Read more: Apple Supplier Murata Expects Half Billion 5G Phones in New Year
Memory chip prices fell owing to a slowdown in server demand, though that is expected to rebound starting in the current quarter, according to C.W. Chung, head of pan-Asia technology at Nomura Financial Investment. A stronger Korean won during the period also eroded Samsung's earnings.
“The company's mobile and memory businesses are set to recover from the first quarter,” Chung said ahead of the earnings release. “Server demand is rising on a potential DRAM shortage later this year. The upward trend in the memory market will accelerate and is likely to continue up to the end of 2021.”
Fellow memory chipmaker Micron Technology Inc. issued a bullish forecast this week, predicting that the need for dynamic random access memory will likely exceed supply this quarter. The tightness of supply in DRAM is already driving up prices, according to Chief Executive Officer Sanjay Mehrotra.

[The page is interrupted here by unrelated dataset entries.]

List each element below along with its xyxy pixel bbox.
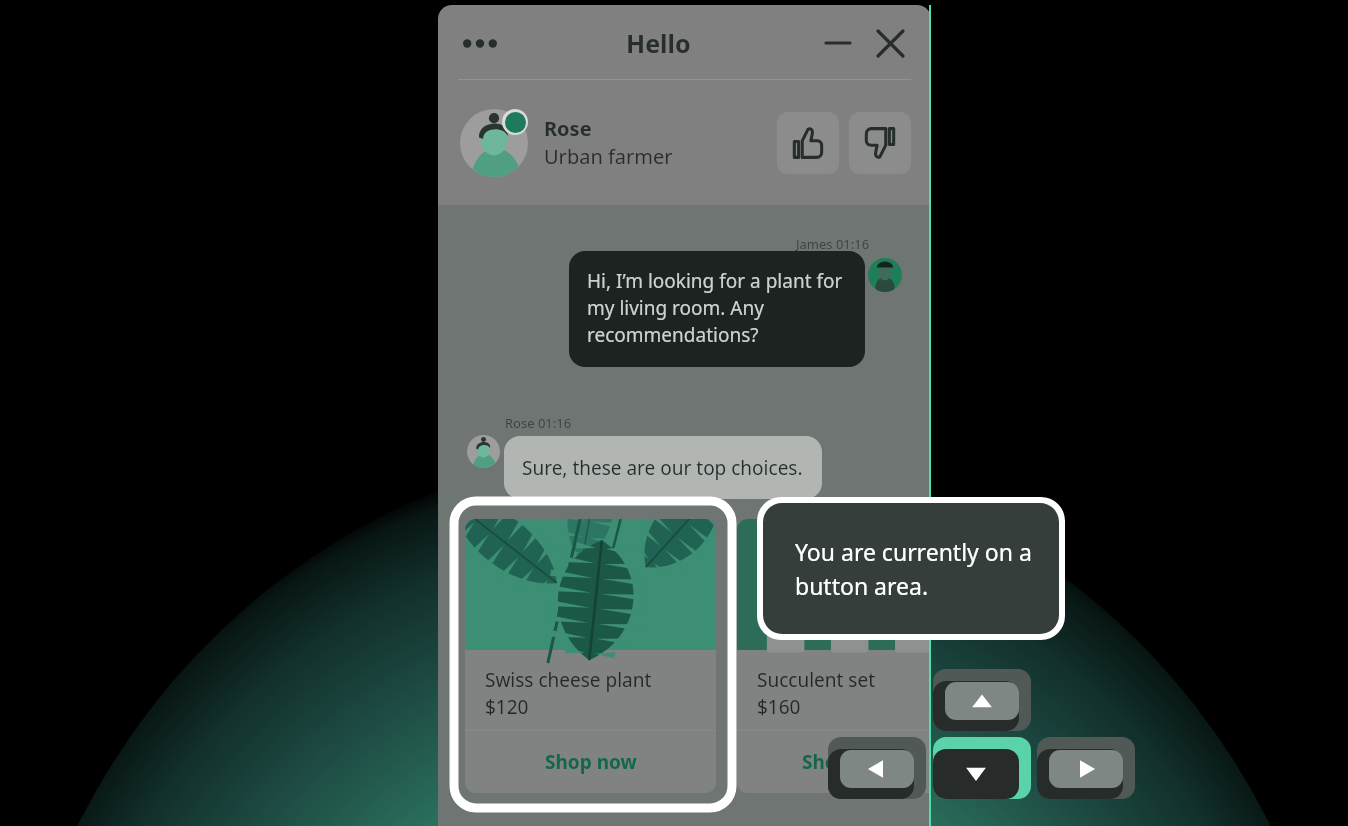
button[interactable]: Navigate down <box>933 737 1031 799</box>
button[interactable]: Navigate up <box>933 669 1031 731</box>
staticText: $160 <box>757 694 801 720</box>
button[interactable]: Navigate left <box>828 737 926 799</box>
button[interactable]: Succulent set <box>737 519 931 793</box>
staticText: Hi, I’m looking for a plant for my livin… <box>587 268 851 348</box>
staticText: Shop now <box>802 749 894 775</box>
button[interactable]: Swiss cheese plant <box>465 519 716 793</box>
staticText: Sure, these are our top choices. <box>522 455 803 481</box>
staticText: Urban farmer <box>544 143 673 170</box>
staticText: $120 <box>485 694 529 720</box>
button[interactable]: Thumbs up <box>777 112 839 174</box>
staticText: Rose 01:16 <box>505 414 572 432</box>
button[interactable]: Navigate right <box>1037 737 1135 799</box>
button[interactable]: More options <box>458 23 502 63</box>
staticText: Shop now <box>545 749 637 775</box>
staticText: James 01:16 <box>796 235 870 253</box>
staticText: You are currently on a button area. <box>795 536 1039 601</box>
button[interactable]: Thumbs down <box>849 112 911 174</box>
staticText: Rose <box>544 115 592 142</box>
staticText: Succulent set <box>757 667 875 693</box>
staticText: Hello <box>626 26 691 60</box>
button[interactable]: Minimize <box>815 23 861 63</box>
staticText: Swiss cheese plant <box>485 667 652 693</box>
button[interactable]: Close <box>867 23 913 63</box>
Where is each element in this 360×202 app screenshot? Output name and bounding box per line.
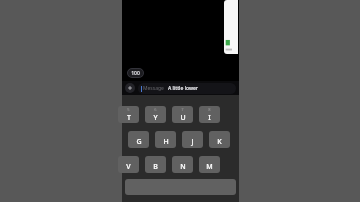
staticText: V <box>126 162 131 172</box>
button[interactable]: Message <box>138 83 236 94</box>
staticText: Message <box>143 85 164 92</box>
staticText: 100 <box>131 70 140 77</box>
button[interactable]: H <box>155 131 176 148</box>
staticText: Y <box>153 113 158 123</box>
button[interactable]: 8 <box>199 106 220 123</box>
staticText: U <box>180 113 186 123</box>
staticText: J <box>191 137 194 147</box>
staticText: B <box>153 162 158 172</box>
button[interactable]: N <box>172 156 193 173</box>
button[interactable]: J <box>182 131 203 148</box>
staticText: I <box>208 113 211 123</box>
staticText: K <box>217 137 222 147</box>
staticText: 7 <box>181 107 184 112</box>
button[interactable]: 6 <box>145 106 166 123</box>
button[interactable]: K <box>209 131 230 148</box>
staticText: 6 <box>154 107 157 112</box>
staticText: M <box>206 162 213 172</box>
staticText: 8 <box>208 107 211 112</box>
button[interactable]: Add attachment <box>125 83 135 93</box>
button[interactable]: 100 <box>127 68 144 78</box>
button[interactable]: V <box>118 156 139 173</box>
staticText: G <box>136 137 142 147</box>
staticText: 5 <box>127 107 130 112</box>
staticText: N <box>180 162 186 172</box>
button[interactable]: 7 <box>172 106 193 123</box>
button[interactable]: B <box>145 156 166 173</box>
staticText: T <box>127 113 131 123</box>
staticText: A little lower <box>168 85 198 92</box>
button[interactable]: 5 <box>118 106 139 123</box>
button[interactable]: G <box>128 131 149 148</box>
button[interactable]: M <box>199 156 220 173</box>
staticText: H <box>163 137 169 147</box>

His company and Samsung will be competing for a share of what's expected to be a broad recovery in demand, led by the automotive sector and increased usage of more advanced, resource-intensive applications like artificial intelligence.
What Bloomberg Intelligence Says
“Sustained demand in 1H for cloud servers, smartphones and PCs, followed by increased IT spending in 2H, could spur DRAM bit growth of more than 20%. DRAM gigabytes per device may keep expanding amid AI and 5G use.”